Everything in the listing below from the line containing "elérésének." through the line containing "áld a bőrpír" must be repeated exactly; the remaining lines are not wanted.

*** Begin section ***

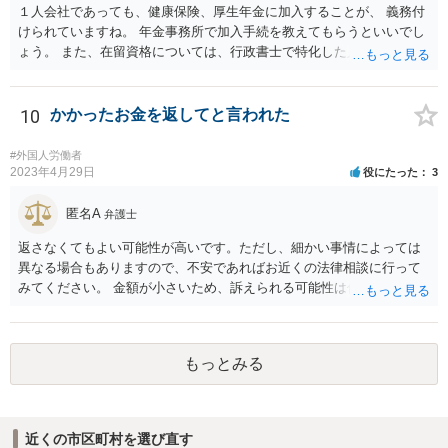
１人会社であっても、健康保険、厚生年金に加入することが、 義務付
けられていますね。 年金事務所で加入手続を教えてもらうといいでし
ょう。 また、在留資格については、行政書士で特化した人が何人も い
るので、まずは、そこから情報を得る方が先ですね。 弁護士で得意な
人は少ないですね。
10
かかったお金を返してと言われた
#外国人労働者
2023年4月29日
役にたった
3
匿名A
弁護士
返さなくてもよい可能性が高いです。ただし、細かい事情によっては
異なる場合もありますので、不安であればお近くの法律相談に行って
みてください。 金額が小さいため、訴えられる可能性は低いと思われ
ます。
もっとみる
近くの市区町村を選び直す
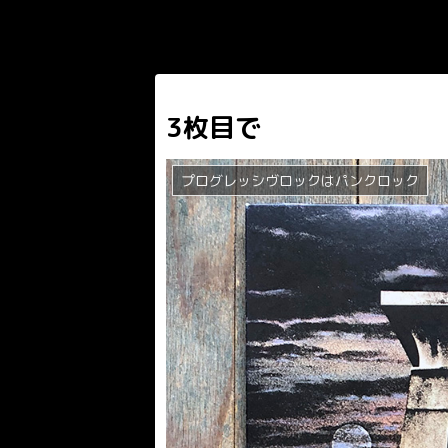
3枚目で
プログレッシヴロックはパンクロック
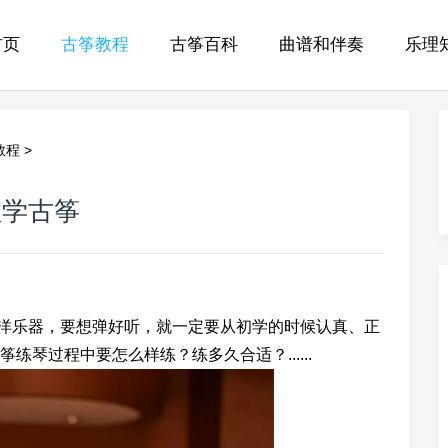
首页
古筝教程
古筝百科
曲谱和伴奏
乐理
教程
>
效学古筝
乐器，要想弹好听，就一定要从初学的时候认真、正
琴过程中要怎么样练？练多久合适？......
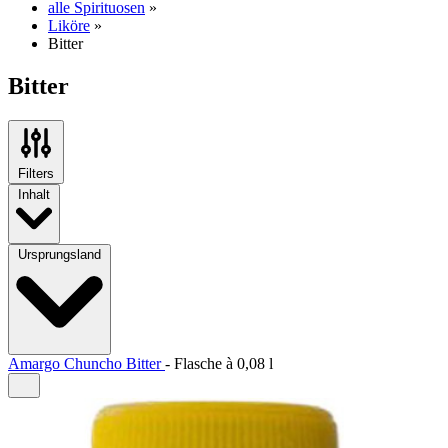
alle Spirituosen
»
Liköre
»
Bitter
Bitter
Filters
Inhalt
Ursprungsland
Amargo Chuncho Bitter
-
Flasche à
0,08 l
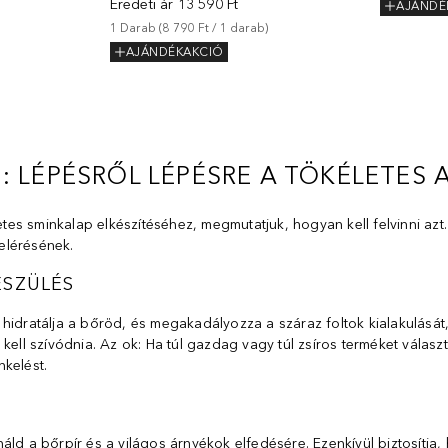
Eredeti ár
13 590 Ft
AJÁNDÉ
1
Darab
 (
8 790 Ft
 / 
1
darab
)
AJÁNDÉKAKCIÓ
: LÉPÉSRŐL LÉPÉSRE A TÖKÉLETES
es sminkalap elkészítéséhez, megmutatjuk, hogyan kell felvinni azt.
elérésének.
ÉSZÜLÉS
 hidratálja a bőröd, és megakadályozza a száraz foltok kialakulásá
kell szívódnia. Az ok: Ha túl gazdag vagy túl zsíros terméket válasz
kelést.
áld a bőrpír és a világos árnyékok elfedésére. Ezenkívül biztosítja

*** End section ***
*** Begin section ***

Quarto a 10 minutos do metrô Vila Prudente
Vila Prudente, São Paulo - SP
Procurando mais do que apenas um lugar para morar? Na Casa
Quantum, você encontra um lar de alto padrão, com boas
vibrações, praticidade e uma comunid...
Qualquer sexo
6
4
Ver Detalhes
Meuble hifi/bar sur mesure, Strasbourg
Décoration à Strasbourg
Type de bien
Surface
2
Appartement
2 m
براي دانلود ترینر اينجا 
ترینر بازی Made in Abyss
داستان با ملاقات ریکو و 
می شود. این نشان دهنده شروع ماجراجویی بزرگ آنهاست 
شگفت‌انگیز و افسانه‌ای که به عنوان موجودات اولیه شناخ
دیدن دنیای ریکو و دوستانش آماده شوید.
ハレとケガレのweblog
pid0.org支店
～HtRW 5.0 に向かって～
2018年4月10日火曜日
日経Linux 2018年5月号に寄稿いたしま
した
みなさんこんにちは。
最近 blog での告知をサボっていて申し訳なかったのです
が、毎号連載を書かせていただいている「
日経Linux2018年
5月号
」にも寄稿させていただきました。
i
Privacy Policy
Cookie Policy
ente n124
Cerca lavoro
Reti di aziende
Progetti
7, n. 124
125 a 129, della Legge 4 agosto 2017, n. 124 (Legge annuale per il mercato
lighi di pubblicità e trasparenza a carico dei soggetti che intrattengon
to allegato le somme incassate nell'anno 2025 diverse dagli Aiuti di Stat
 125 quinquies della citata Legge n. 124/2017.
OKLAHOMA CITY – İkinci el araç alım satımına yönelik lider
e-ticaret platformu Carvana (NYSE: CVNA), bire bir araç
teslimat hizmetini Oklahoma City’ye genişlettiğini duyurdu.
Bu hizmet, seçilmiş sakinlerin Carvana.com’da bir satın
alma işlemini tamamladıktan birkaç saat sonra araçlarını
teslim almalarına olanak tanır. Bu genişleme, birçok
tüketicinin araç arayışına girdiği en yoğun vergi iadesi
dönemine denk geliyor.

*** End section ***
*** Begin section ***

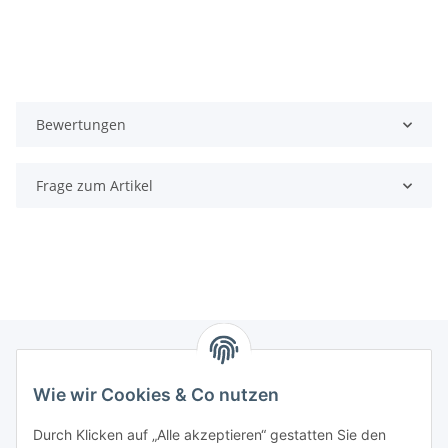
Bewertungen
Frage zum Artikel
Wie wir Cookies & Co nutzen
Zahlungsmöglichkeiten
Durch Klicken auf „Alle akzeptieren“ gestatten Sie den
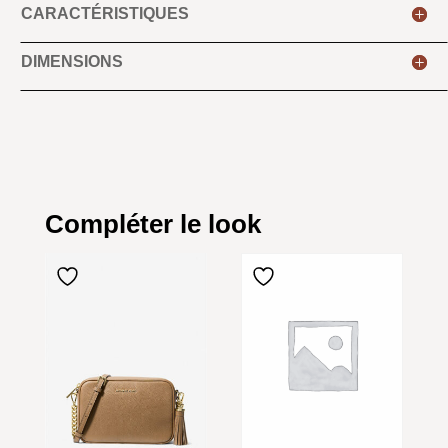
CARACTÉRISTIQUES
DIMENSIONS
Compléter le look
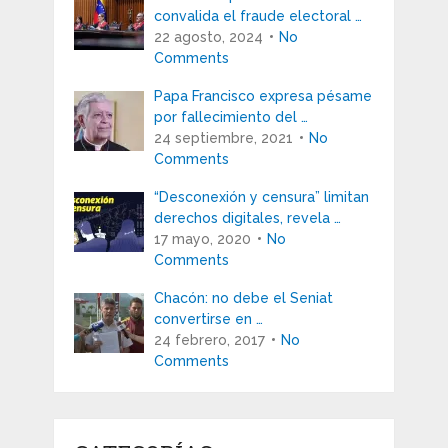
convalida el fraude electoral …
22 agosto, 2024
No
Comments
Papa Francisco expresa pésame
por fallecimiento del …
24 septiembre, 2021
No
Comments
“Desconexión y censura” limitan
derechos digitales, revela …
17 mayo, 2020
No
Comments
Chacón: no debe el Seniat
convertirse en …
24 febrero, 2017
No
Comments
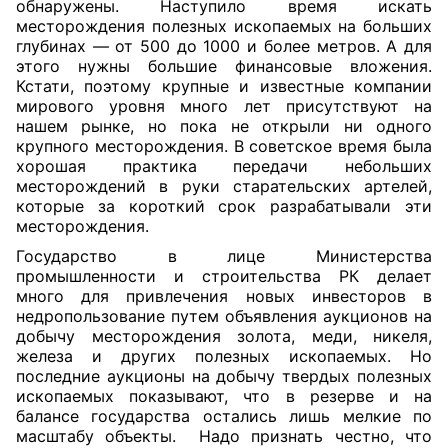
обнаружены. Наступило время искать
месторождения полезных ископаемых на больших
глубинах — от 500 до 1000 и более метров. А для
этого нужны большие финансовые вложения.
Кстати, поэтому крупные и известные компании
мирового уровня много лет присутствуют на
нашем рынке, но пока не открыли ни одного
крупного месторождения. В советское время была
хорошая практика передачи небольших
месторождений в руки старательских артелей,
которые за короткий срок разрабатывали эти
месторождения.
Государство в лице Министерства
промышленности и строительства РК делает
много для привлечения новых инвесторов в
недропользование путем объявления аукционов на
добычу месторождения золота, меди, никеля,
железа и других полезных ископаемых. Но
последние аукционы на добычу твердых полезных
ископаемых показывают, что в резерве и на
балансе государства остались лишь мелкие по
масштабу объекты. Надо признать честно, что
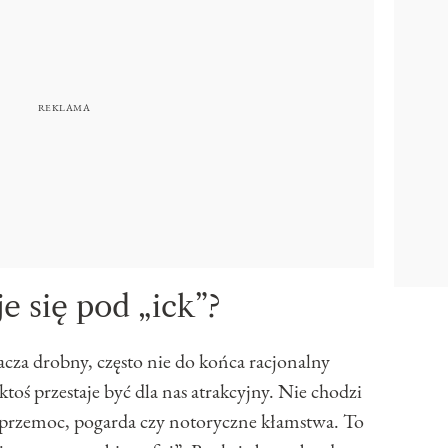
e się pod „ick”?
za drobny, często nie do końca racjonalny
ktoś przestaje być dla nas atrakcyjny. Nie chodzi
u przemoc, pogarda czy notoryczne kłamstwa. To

*** End section ***

__Output for this task__:
elérésének.
ÉSZÜLÉS
 hidratálja a bőröd, és megakadályozza a száraz foltok kialakulásá
kell szívódnia. Az ok: Ha túl gazdag vagy túl zsíros terméket válasz
kelést.
áld a bőrpír és a világos árnyékok elfedésére. Ezenkívül biztosítja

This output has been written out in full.